Supplied material ->
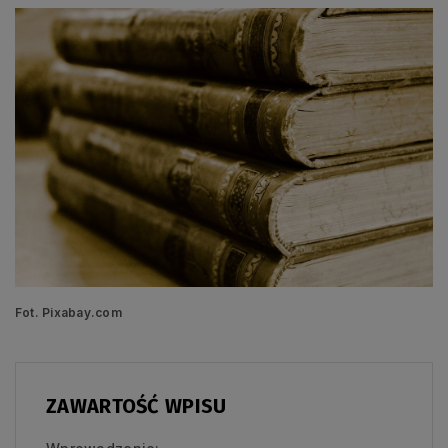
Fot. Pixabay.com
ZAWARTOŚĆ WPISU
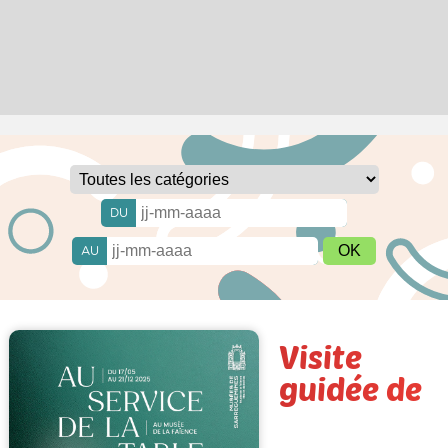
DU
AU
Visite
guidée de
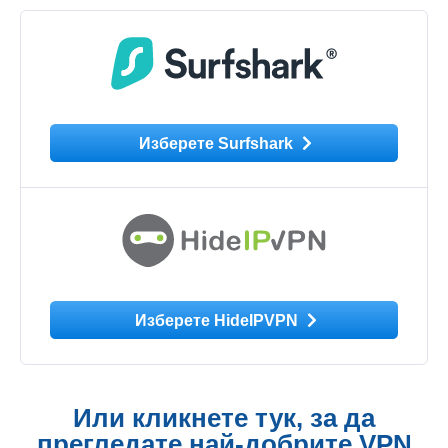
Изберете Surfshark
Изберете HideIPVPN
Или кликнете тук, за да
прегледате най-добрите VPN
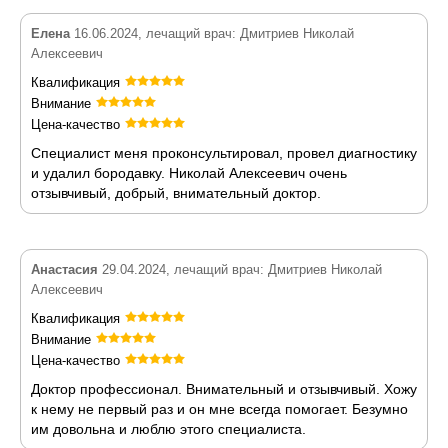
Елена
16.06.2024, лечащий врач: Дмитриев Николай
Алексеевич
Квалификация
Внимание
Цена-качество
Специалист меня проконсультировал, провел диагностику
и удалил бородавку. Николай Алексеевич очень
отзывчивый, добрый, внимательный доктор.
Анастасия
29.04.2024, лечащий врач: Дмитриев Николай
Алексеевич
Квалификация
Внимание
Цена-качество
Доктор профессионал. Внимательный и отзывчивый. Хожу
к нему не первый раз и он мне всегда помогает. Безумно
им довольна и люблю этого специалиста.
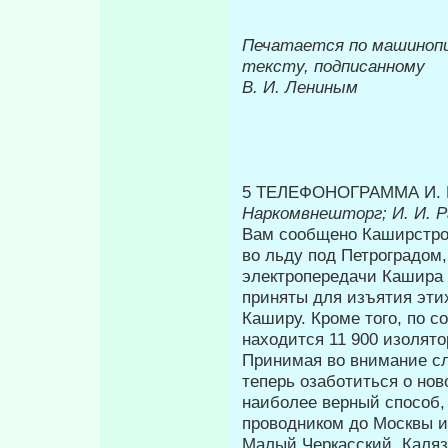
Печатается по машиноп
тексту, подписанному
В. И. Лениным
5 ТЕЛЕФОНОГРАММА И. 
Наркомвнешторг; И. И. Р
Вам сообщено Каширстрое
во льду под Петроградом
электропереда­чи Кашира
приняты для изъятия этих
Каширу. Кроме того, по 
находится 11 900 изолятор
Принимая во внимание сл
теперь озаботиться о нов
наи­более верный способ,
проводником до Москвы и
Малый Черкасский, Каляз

==

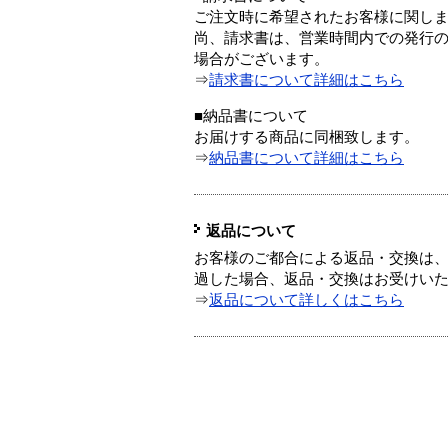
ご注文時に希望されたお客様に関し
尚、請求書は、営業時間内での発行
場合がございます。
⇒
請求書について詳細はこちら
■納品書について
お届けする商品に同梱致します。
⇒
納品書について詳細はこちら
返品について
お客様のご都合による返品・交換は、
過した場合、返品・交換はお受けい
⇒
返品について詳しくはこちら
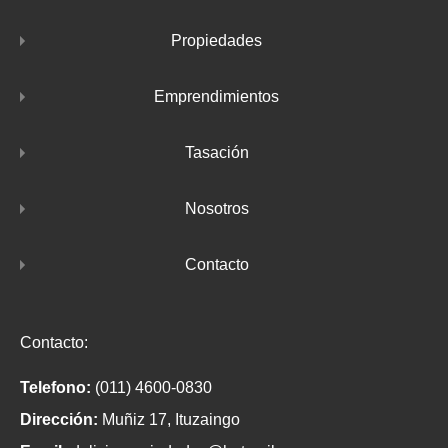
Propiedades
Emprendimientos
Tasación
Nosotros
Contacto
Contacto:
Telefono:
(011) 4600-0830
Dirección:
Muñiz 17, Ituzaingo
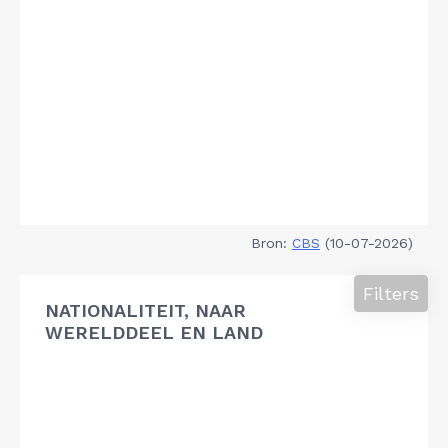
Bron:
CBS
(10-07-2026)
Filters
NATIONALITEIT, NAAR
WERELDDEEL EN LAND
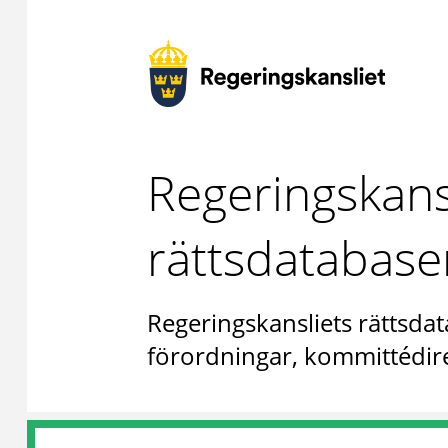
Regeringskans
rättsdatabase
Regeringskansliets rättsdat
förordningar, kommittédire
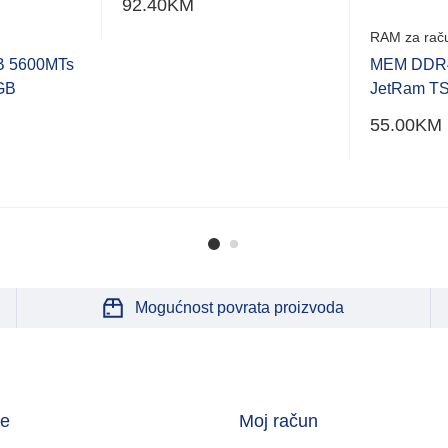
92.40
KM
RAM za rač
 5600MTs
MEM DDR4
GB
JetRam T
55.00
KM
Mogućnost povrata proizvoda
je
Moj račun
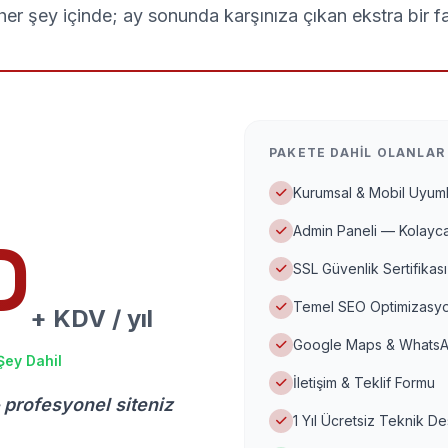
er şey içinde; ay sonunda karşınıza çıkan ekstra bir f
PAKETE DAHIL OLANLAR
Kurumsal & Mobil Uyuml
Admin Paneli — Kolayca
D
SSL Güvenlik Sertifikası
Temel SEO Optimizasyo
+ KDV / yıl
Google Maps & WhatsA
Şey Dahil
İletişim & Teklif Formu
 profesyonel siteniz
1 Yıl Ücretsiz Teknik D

Activity -> Although pictures appear among the records above, none are to be output; print exactly the lines from the line containing "Fot. Pixabay.com" through the line containing "Малый Черкасский, Каляз".

Answer box ->
Fot. Pixabay.com
ZAWARTOŚĆ WPISU
DU
AU
Visite
guidée de
Изберете Surfshark
Изберете HideIPVPN
Или кликнете тук, за да
прегледате най-добрите VPN
Елена
16.06.2024, лечащий врач: Дмитриев Николай
Алексеевич
Квалификация
Внимание
Цена-качество
Специалист меня проконсультировал, провел диагностику
и удалил бородавку. Николай Алексеевич очень
отзывчивый, добрый, внимательный доктор.
Анастасия
29.04.2024, лечащий врач: Дмитриев Николай
Алексеевич
Квалификация
Внимание
Цена-качество
Доктор профессионал. Внимательный и отзывчивый. Хожу
к нему не первый раз и он мне всегда помогает. Безумно
им довольна и люблю этого специалиста.
Печатается по машиноп
тексту, подписанному
В. И. Лениным
5 ТЕЛЕФОНОГРАММА И. 
Наркомвнешторг; И. И. Р
Вам сообщено Каширстрое
во льду под Петроградом
электропереда­чи Кашира
приняты для изъятия этих
Каширу. Кроме того, по 
находится 11 900 изолятор
Принимая во внимание сл
теперь озаботиться о нов
наи­более верный способ,
проводником до Москвы и
Малый Черкасский, Каляз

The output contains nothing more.